• **TASK INPUTS**
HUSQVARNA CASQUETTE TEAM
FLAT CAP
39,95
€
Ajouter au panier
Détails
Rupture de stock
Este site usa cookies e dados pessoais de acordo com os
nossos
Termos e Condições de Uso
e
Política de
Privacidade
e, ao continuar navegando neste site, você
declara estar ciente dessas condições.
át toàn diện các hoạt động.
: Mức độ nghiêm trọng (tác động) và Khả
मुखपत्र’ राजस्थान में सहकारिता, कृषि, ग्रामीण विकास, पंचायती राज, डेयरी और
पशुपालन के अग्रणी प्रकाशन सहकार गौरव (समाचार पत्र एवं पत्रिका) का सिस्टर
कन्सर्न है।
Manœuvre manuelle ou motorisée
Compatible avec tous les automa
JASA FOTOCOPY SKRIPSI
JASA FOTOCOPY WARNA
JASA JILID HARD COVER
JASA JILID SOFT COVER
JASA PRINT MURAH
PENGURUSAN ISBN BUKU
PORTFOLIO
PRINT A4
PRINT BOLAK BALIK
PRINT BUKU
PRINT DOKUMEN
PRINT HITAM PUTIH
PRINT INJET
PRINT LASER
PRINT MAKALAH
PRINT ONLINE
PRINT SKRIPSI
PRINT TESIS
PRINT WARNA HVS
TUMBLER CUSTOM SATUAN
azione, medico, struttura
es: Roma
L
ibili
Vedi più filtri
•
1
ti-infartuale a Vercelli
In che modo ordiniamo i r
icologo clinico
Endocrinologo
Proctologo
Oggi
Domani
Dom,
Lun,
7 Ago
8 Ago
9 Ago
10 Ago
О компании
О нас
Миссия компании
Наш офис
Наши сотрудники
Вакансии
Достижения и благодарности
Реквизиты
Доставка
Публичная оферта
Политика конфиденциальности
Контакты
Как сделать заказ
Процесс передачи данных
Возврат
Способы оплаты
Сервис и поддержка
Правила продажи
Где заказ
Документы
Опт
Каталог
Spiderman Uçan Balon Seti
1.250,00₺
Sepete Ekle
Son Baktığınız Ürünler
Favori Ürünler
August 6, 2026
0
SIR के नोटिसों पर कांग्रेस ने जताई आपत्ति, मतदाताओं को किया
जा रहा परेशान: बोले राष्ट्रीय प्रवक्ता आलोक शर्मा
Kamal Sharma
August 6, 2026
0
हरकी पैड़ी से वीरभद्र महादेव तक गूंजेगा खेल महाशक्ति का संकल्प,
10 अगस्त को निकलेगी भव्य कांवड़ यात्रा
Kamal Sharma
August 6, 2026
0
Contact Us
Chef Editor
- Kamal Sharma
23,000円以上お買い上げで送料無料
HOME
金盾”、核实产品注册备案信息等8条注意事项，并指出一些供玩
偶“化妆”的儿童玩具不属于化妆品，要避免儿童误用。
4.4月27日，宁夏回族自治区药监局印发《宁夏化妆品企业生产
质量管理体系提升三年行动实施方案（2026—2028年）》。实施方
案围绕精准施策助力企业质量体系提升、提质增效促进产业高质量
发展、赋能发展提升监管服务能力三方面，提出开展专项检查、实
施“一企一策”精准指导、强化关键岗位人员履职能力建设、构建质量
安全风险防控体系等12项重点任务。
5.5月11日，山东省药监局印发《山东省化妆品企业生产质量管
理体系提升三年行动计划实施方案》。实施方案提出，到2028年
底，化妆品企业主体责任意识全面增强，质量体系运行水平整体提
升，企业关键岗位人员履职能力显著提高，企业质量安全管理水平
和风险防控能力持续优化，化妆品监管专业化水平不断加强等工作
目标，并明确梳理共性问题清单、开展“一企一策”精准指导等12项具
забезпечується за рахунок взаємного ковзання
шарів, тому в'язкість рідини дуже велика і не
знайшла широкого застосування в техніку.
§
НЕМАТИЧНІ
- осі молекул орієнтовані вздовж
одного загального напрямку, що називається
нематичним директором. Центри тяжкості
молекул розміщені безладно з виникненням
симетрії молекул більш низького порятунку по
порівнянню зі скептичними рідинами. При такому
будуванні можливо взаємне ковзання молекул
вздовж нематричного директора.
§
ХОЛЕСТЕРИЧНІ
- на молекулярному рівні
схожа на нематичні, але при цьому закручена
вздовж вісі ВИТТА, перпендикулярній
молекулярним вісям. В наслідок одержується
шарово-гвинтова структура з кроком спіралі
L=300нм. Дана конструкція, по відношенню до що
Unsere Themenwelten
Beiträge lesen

• **ACTION ITEM**
In full and without error, transcribe the listing.

• **WRITTEN ANSWER**
HUSQVARNA CASQUETTE TEAM
FLAT CAP
39,95
€
Ajouter au panier
Détails
Rupture de stock
Este site usa cookies e dados pessoais de acordo com os
nossos
Termos e Condições de Uso
e
Política de
Privacidade
e, ao continuar navegando neste site, você
declara estar ciente dessas condições.
át toàn diện các hoạt động.
: Mức độ nghiêm trọng (tác động) và Khả
मुखपत्र’ राजस्थान में सहकारिता, कृषि, ग्रामीण विकास, पंचायती राज, डेयरी और
पशुपालन के अग्रणी प्रकाशन सहकार गौरव (समाचार पत्र एवं पत्रिका) का सिस्टर
कन्सर्न है।
Manœuvre manuelle ou motorisée
Compatible avec tous les automa
JASA FOTOCOPY SKRIPSI
JASA FOTOCOPY WARNA
JASA JILID HARD COVER
JASA JILID SOFT COVER
JASA PRINT MURAH
PENGURUSAN ISBN BUKU
PORTFOLIO
PRINT A4
PRINT BOLAK BALIK
PRINT BUKU
PRINT DOKUMEN
PRINT HITAM PUTIH
PRINT INJET
PRINT LASER
PRINT MAKALAH
PRINT ONLINE
PRINT SKRIPSI
PRINT TESIS
PRINT WARNA HVS
TUMBLER CUSTOM SATUAN
azione, medico, struttura
es: Roma
L
ibili
Vedi più filtri
•
1
ti-infartuale a Vercelli
In che modo ordiniamo i r
icologo clinico
Endocrinologo
Proctologo
Oggi
Domani
Dom,
Lun,
7 Ago
8 Ago
9 Ago
10 Ago
О компании
О нас
Миссия компании
Наш офис
Наши сотрудники
Вакансии
Достижения и благодарности
Реквизиты
Доставка
Публичная оферта
Политика конфиденциальности
Контакты
Как сделать заказ
Процесс передачи данных
Возврат
Способы оплаты
Сервис и поддержка
Правила продажи
Где заказ
Документы
Опт
Каталог
Spiderman Uçan Balon Seti
1.250,00₺
Sepete Ekle
Son Baktığınız Ürünler
Favori Ürünler
August 6, 2026
0
SIR के नोटिसों पर कांग्रेस ने जताई आपत्ति, मतदाताओं को किया
जा रहा परेशान: बोले राष्ट्रीय प्रवक्ता आलोक शर्मा
Kamal Sharma
August 6, 2026
0
हरकी पैड़ी से वीरभद्र महादेव तक गूंजेगा खेल महाशक्ति का संकल्प,
10 अगस्त को निकलेगी भव्य कांवड़ यात्रा
Kamal Sharma
August 6, 2026
0
Contact Us
Chef Editor
- Kamal Sharma
23,000円以上お買い上げで送料無料
HOME
金盾”、核实产品注册备案信息等8条注意事项，并指出一些供玩
偶“化妆”的儿童玩具不属于化妆品，要避免儿童误用。
4.4月27日，宁夏回族自治区药监局印发《宁夏化妆品企业生产
质量管理体系提升三年行动实施方案（2026—2028年）》。实施方
案围绕精准施策助力企业质量体系提升、提质增效促进产业高质量
发展、赋能发展提升监管服务能力三方面，提出开展专项检查、实
施“一企一策”精准指导、强化关键岗位人员履职能力建设、构建质量
安全风险防控体系等12项重点任务。
5.5月11日，山东省药监局印发《山东省化妆品企业生产质量管
理体系提升三年行动计划实施方案》。实施方案提出，到2028年
底，化妆品企业主体责任意识全面增强，质量体系运行水平整体提
升，企业关键岗位人员履职能力显著提高，企业质量安全管理水平
和风险防控能力持续优化，化妆品监管专业化水平不断加强等工作
目标，并明确梳理共性问题清单、开展“一企一策”精准指导等12项具
забезпечується за рахунок взаємного ковзання
шарів, тому в'язкість рідини дуже велика і не
знайшла широкого застосування в техніку.
§
НЕМАТИЧНІ
- осі молекул орієнтовані вздовж
одного загального напрямку, що називається
нематичним директором. Центри тяжкості
молекул розміщені безладно з виникненням
симетрії молекул більш низького порятунку по
порівнянню зі скептичними рідинами. При такому
будуванні можливо взаємне ковзання молекул
вздовж нематричного директора.
§
ХОЛЕСТЕРИЧНІ
- на молекулярному рівні
схожа на нематичні, але при цьому закручена
вздовж вісі ВИТТА, перпендикулярній
молекулярним вісям. В наслідок одержується
шарово-гвинтова структура з кроком спіралі
L=300нм. Дана конструкція, по відношенню до що
Unsere Themenwelten
Beiträge lesen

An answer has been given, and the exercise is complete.